Dataset excerpts
.....

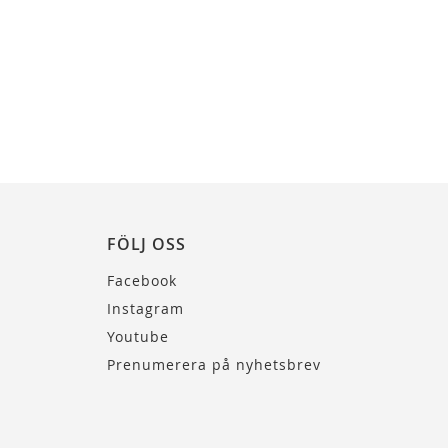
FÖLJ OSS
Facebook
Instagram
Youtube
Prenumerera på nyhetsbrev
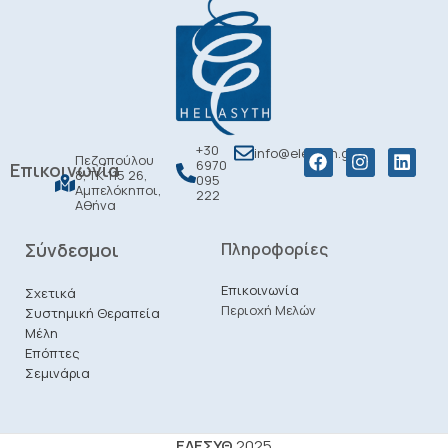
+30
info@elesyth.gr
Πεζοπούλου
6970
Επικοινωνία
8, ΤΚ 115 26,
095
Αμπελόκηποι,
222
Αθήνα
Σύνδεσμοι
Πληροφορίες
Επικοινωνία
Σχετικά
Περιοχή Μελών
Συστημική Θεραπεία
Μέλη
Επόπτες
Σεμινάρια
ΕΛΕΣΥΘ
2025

.....

Activity — Give back every record above word for word; the pictures have no place in it.

Response below —
FÖLJ OSS
Facebook
Instagram
Youtube
Prenumerera på nyhetsbrev
+30
info@elesyth.gr
Πεζοπούλου
6970
Επικοινωνία
8, ΤΚ 115 26,
095
Αμπελόκηποι,
222
Αθήνα
Σύνδεσμοι
Πληροφορίες
Επικοινωνία
Σχετικά
Περιοχή Μελών
Συστημική Θεραπεία
Μέλη
Επόπτες
Σεμινάρια
ΕΛΕΣΥΘ
2025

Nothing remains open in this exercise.